The film opens with Anna M, a seemingly healthy and amiable member of society at work as
a book restorer in the Biblioteque Nationale, her colleagues dependent on her expertise and
good-natured assistance when they blunder. Ready for home and alone in the circular reading
room she collapses in a faint and recovers consciousness a changed person. The incident is
captured in a necessary and serendipitously effective long shot to prove that no one else
has witnessed her collapse. Taking the dog for a walk, she tethers the animal to a post and
walks out in front of speeding car. Her doctor for the mending of her broken leg is Dr Zanevsky
(Gilbert Melki) who will become the target of Anna's fixation and at the moment he should be
relenting his care with a final few appointments she steps up her intentions towards him. The
film chapters the stages of her obsession, as Anna interprets messages where they aren't,
conveniently disregarding evidence of his true disinterest in her and proof of attentions
elsewhere. Information on Zanevsky is trickled in and his marital status introduced when
superbly judged to have its greatest effect. The reveal of a wife also serves as the springboard
to the next serious level of the obsession.
It is Zanevsky's misfortune that he is spotted by Anna M in a bookshop flicking a copy of
the The Song Of Songs. "Je suis a mon bien-amie, et lui aussi, c'est vers moi
quil soupire," is the driven belief of the book, and the book opens on the line. Discovering
there is a wife, Anna M is unfazed, purporting that the woman simply 'cannot exist' for him.
She lays the blame for her reactions and the 'upheavals' on the ungracious beloved, excusing
herself of any responsibility for the torment to follow and lives affected. Zanevsky hides
nothing from his wife and includes her in his attempts to address the intrusion on their contented
family life. They mistakenly try to apply logic to solving the problem, though Anna, who mentally
dodges any reasoning that he might attempt, underwrites logic.

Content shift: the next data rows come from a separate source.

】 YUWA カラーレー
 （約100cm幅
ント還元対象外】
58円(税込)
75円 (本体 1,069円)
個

When Zanevsky contacts the police they accuse him of playing away with the girl and bringing
it on himself. When Anna M reverses a borrowed van into Zanevsky's car, witnesses assume her
following assault on Zanevsky to be defensive, while Zanevsky's manhandling of her is viewed
as evidence of assault. Anna M moves into more worrying territory as Anna M poses as a children's
nursemaid for a single father with two young girls on the floor above the Zanevsky's. The outcome
of this is unsettling as she behaves recklessly, threatening the safety of the girls, who are at
first adoring of their young carer, then increasingly terrified of her. The older of the little
girls is forward enough to phone her father at the point of necessity but is caught in the act,
Anna M manhandling the spirited child horribly while trying to convince the concerned father that
all is well.
The film closes with Anna M institutionalised and pregnant, feigning normal behaviour, released
and spiralling quickly back into a hellish state. Simple but effective distortion of the image
and impossible additional movement under the bed-sheets terrifies her and she is inexplicably
rescued by a real rare friend, though this and the subsequent pastoral escape would appear to
be an inner fantasy, an imaginary fugue, to which she has been finally lost. A religious painting
hung on the wall of a remote church is recognisable as a favourite image held at home in her room,
stolen from a rare and precious book at work.

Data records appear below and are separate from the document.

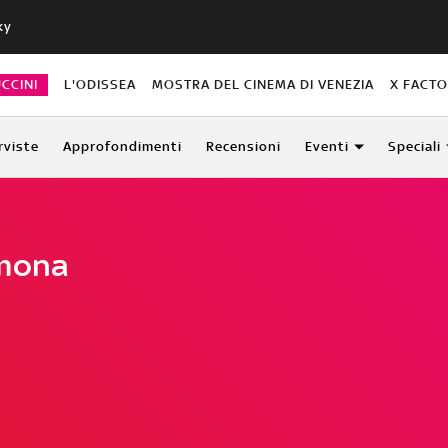
ky
CCINI
L'ODISSEA
MOSTRA DEL CINEMA DI VENEZIA
X FACT
rviste
Approfondimenti
Recensioni
Eventi
Speciali
imona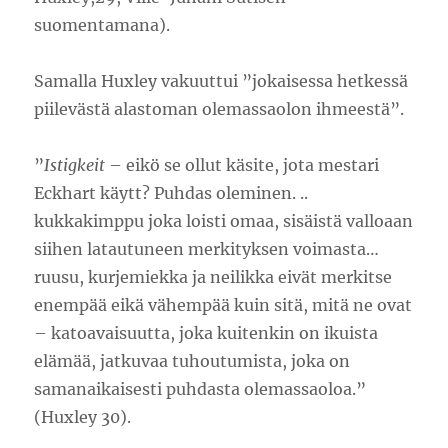
suomentamana).
Samalla Huxley vakuuttui ”jokaisessa hetkessä
piilevästä alastoman olemassaolon ihmeestä”.
”
Istigkeit
– eikö se ollut käsite, jota mestari
Eckhart käytt? Puhdas oleminen. ..
kukkakimppu joka loisti omaa, sisäistä valloaan
siihen latautuneen merkityksen voimasta…
ruusu, kurjemiekka ja neilikka eivät merkitse
enempää eikä vähempää kuin sitä, mitä ne ovat
– katoavaisuutta, joka kuitenkin on ikuista
elämää, jatkuvaa tuhoutumista, joka on
samanaikaisesti puhdasta olemassaoloa.”
(Huxley 30).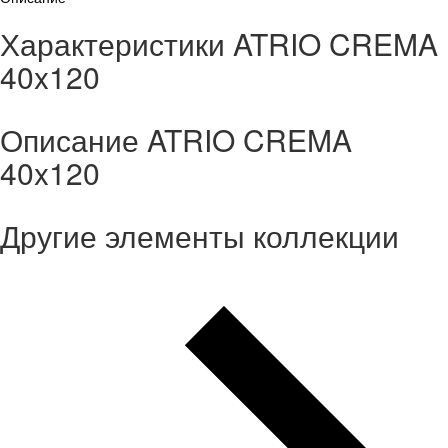
Характеристики ATRIO CREMA
40x120
Описание ATRIO CREMA
40x120
Другие элементы коллекции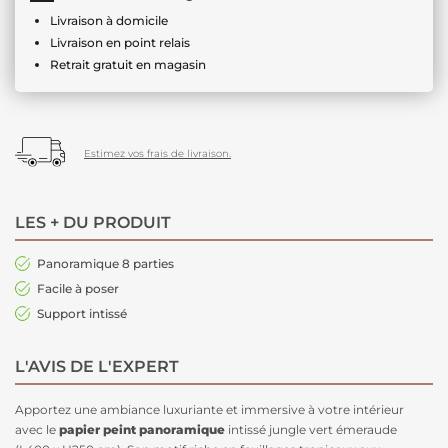
Livraison à domicile
Livraison en point relais
Retrait gratuit en magasin
Estimez vos frais de livraison.
LES + DU PRODUIT
Panoramique 8 parties
Facile à poser
Support intissé
L'AVIS DE L'EXPERT
Apportez une ambiance luxuriante et immersive à votre intérieur
avec le
papier peint panoramique
intissé jungle vert émeraude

An impressive central performance from Isabelle Carre, Anna M cannot be outrightly abhorred
for a condition she has no control over, though clearly she exhibits the ability to separate
the facts when need be. The conniving nature can, on the downside, easily present Anna M as
a villain to those who do not have first hand experience of neurotic and depressive disorders.
The futility of trying to reason with these disorders is well presented, the sufferer sidestepping
any change of tactic and violently responding when cornered with sensible argument. It is a scary
world in which everyone is a victim.